Non sempre in un racconto, cinematografico ma anche letterario, siamo messi in condizione dall'autore di capire subito la situazione di vita dei personaggi, certi loro strani comportamenti che da quella situazione dipendono. Dobbiamo lentamente “acclimatarci” alla realtà descritta dal film, un po' come l'occhio deve assuefarsi all'oscurità di un ambiente prima di riuscire a distinguere gli oggetti.
Così in Una famiglia, il secondo lungometraggio di Sebastiano Riso, lì per lì non riusciamo a comprendere perché una giovane donna, affiancata da un uomo più maturo, in un vagone della metropolitana, come colta da un raptus si metta a inseguire dei bambini. Così come non comprendiamo le ragioni della sua perenne malinconia, o dei suoi momenti di esasperazione, in un ménage che sembra quello di una comune vita di coppia.
E se tentiamo delle ipotesi, saranno probabilmente sbagliate, perché la situazione che Riso descrive è abnorme, perfino mostruosa.
È centrata su una particolare forma di sfruttamento del corpo femminile – rispetto alla quale la donna recalcitra, a cui cerca di sottrarsi attraverso dei sotterfugi, ma a lungo senza la necessaria energia e dunque invano – per la quale l'uomo maturo che abbiamo visto al suo fianco, l'ha messa e continua a metterla incinta, per poi vendere i bambini a coppie facoltose che non possono avere figli. Sono parte, insomma, di un piccolo giro criminale.
In una scena del film su un terrazzo, sotto la cupola di San Pietro – è l'abitazione di una coppia di due uomini – si afferma che a quell'espediente si fa ricorso vista la difficoltà, o in certi casi l'impossibilità, in Italia, di adottare legalmente un bambino.
È uno spunto polemico che nel film resta secondario, il racconto essendo piuttosto focalizzato sul tema del controllo, del possesso e appunto dello sfruttamento del corpo femminile, di cui certo il primo responsabile è il convivente della donna, ma a cui partecipa un ginecologo loro complice (le cui visite e i cui interventi clinici sono brutali), e la stessa coppia omosessuale, che è certo ben affiatata, amorosa, il cui desiderio di avere un bambino è perfino struggente, ma che intende appropriarsi del bambino anche di fronte all'evidente pena della madre.
Altro tema poi è – in quel giro d'affari – l'inevitabile mercificazione dei bambini che, se malati, vengono restituiti al venditore proprio come un prodotto avariato.
Insomma: Riso si accosta al suo tema con l'attitudine del moralista, esprimendo un evidente giudizio di sostanziale condanna.
Allo stesso tempo il suo film rimanda a significati più generali, essendo il controllo maschile della procreazione, come è noto, una caratteristica essenziale della società patriarcale.
Ora queste caratteristiche – il moralismo e la tendenza allegorica – potrebbero far pensare che Una famiglia sia un film ideologico, forzato nel racconto dei fatti e dei personaggi per avvalorare un giudizio, per dimostrare una tesi.
E invece non è così. I personaggi non sono soltanto incarnazioni di temi astratti. Sono personaggi reali, contraddittori e sfumati.

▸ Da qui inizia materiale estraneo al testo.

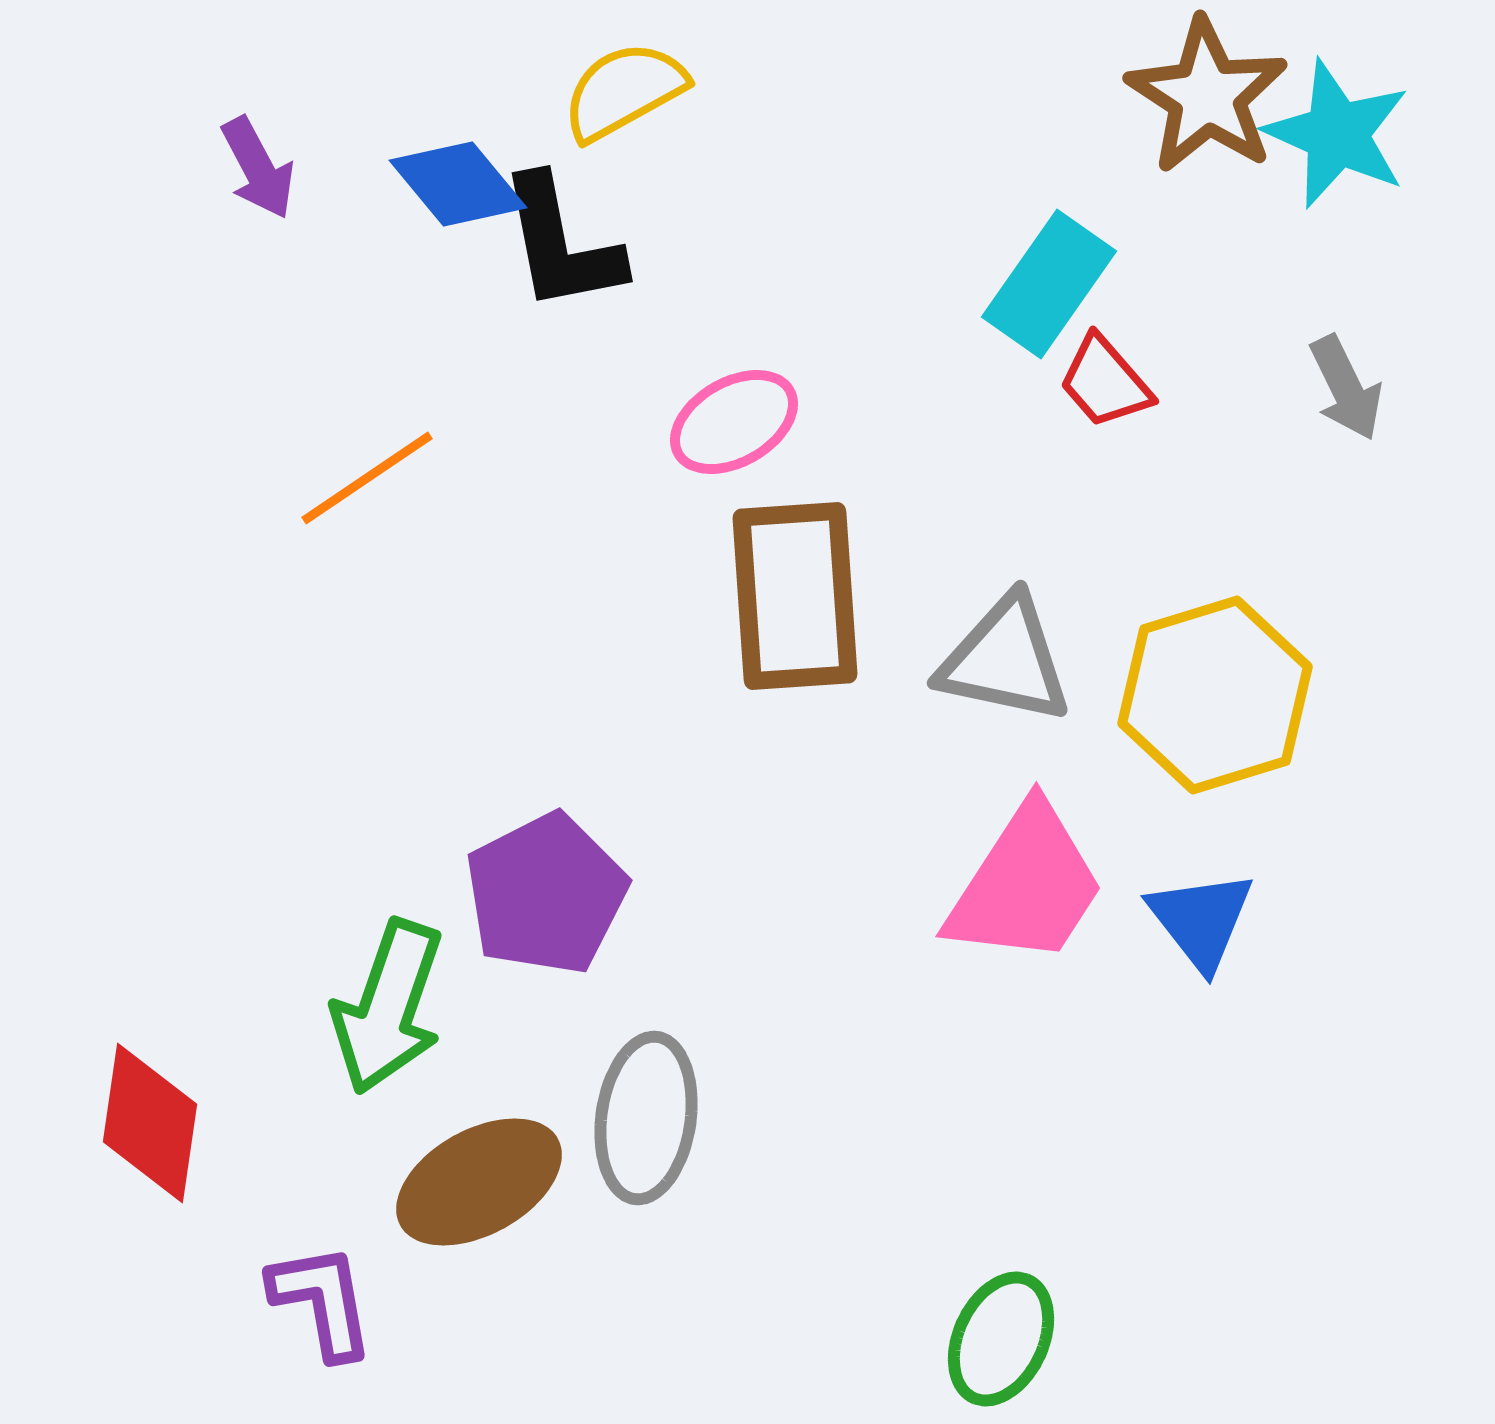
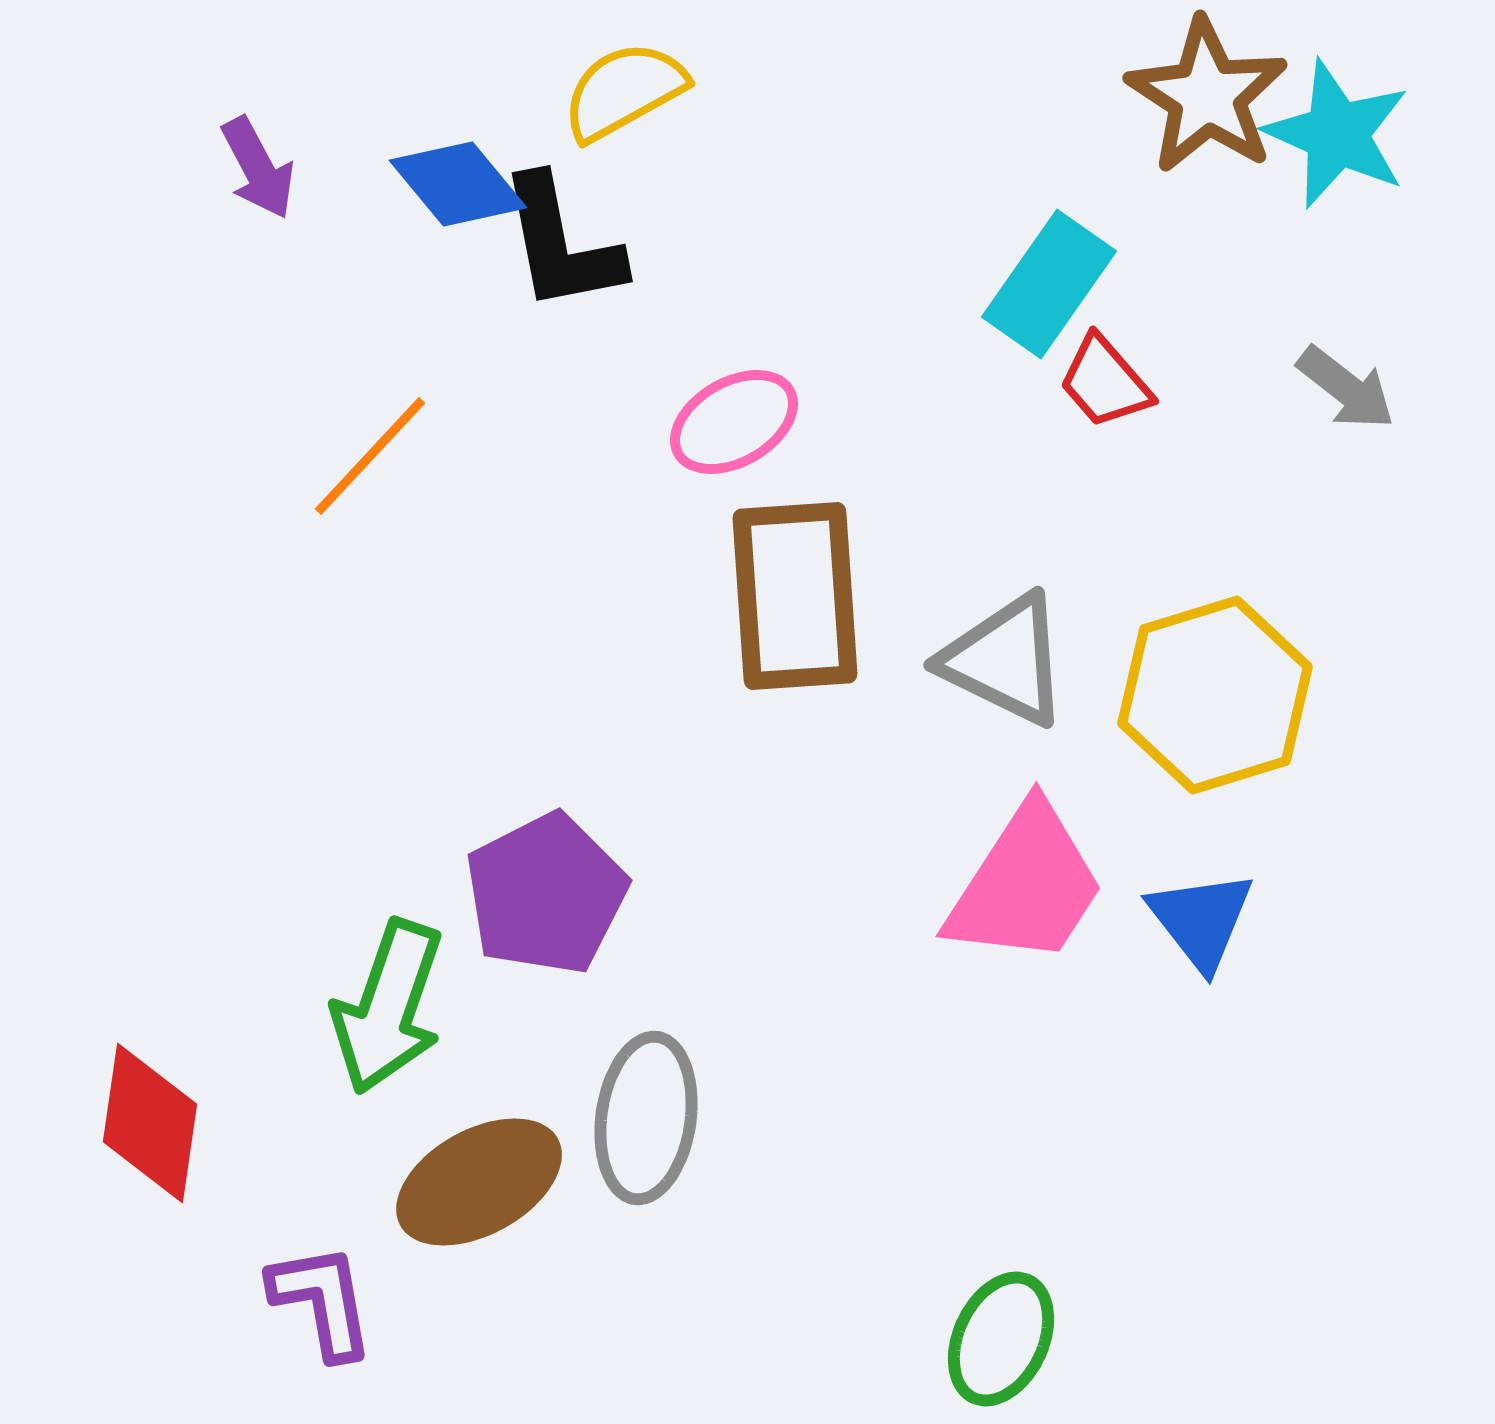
gray arrow: rotated 26 degrees counterclockwise
orange line: moved 3 px right, 22 px up; rotated 13 degrees counterclockwise
gray triangle: rotated 14 degrees clockwise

A partire dalla sfruttatore: certo sordido, abietto, ma allo stesso tempo un povero diavolo, che usa il talento di sfruttare le donne perché forse altrimenti sarebbe destinato alla fame (una specie di nuovo accattone pasoliniano, che però non si redime). È interpretato, in modo sempre credibile, da Patrick Bruel.
Ma il personaggio più ricco, più bello, è proprio quello della madre (una grande prova d'attrice di Micaela Ramazzotti), seguito per tutto il film nei suoi diversi stati d'animo, nella sua lenta e tortuosa evoluzione da una soggezione quasi masochistica allo sfruttatore fino a una ribellione animata dall'istinto materno.

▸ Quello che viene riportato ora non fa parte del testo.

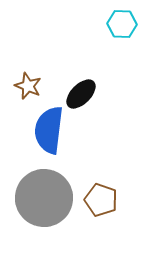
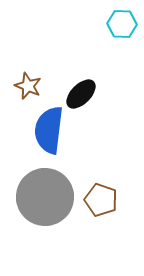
gray circle: moved 1 px right, 1 px up
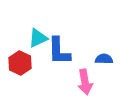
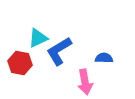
blue L-shape: rotated 60 degrees clockwise
blue semicircle: moved 1 px up
red hexagon: rotated 15 degrees counterclockwise
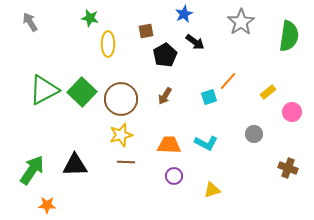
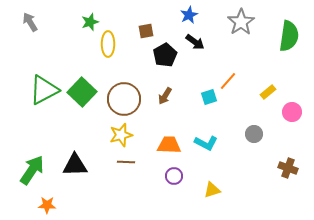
blue star: moved 5 px right, 1 px down
green star: moved 4 px down; rotated 30 degrees counterclockwise
brown circle: moved 3 px right
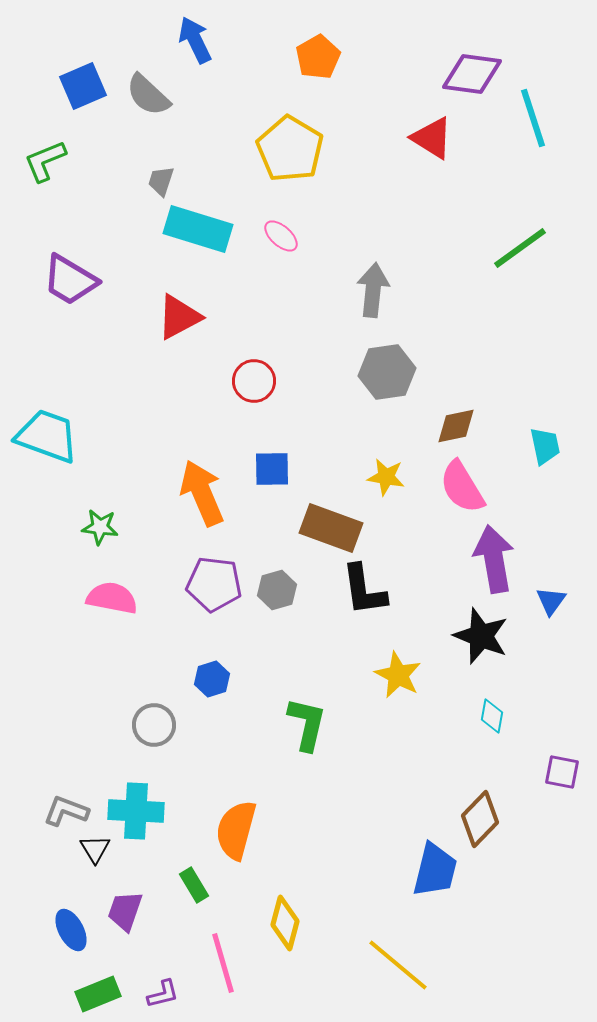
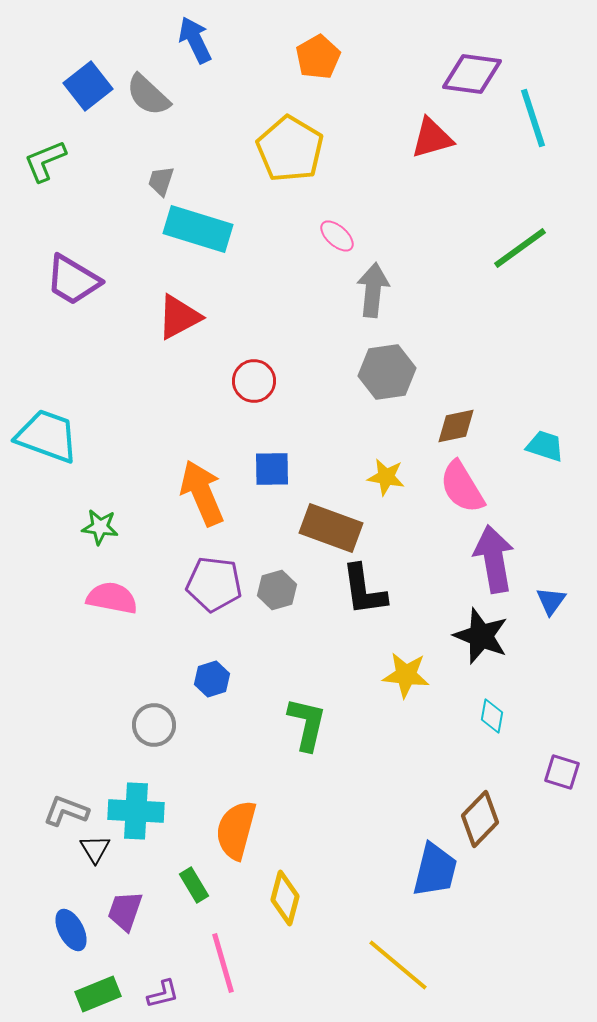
blue square at (83, 86): moved 5 px right; rotated 15 degrees counterclockwise
red triangle at (432, 138): rotated 48 degrees counterclockwise
pink ellipse at (281, 236): moved 56 px right
purple trapezoid at (70, 280): moved 3 px right
cyan trapezoid at (545, 446): rotated 60 degrees counterclockwise
yellow star at (398, 675): moved 8 px right; rotated 21 degrees counterclockwise
purple square at (562, 772): rotated 6 degrees clockwise
yellow diamond at (285, 923): moved 25 px up
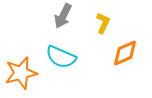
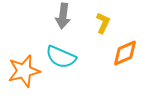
gray arrow: rotated 20 degrees counterclockwise
orange star: moved 3 px right, 2 px up
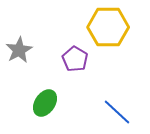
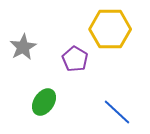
yellow hexagon: moved 2 px right, 2 px down
gray star: moved 4 px right, 3 px up
green ellipse: moved 1 px left, 1 px up
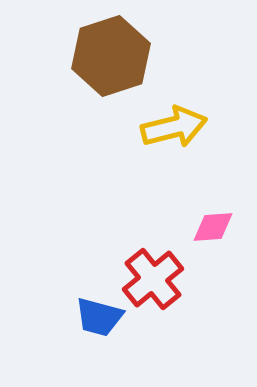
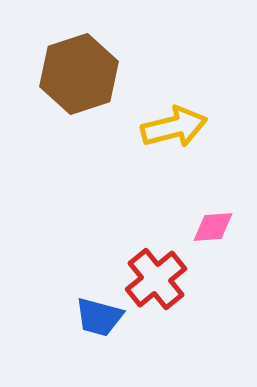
brown hexagon: moved 32 px left, 18 px down
red cross: moved 3 px right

Sebastiano Riso è stato vittima in questi giorni di una aggressione di stampo omofobico. Gli esprimiamo la nostra solidarietà. Ma a prescindere da questo episodio, vi consiglio il suo film perché è bello, certamente da vedere.
Gianfranco Cercone
(Trascrizione della rubrica “Cinema e cinema”
trasmessa da Radio Radicale il 7 ottobre 2017)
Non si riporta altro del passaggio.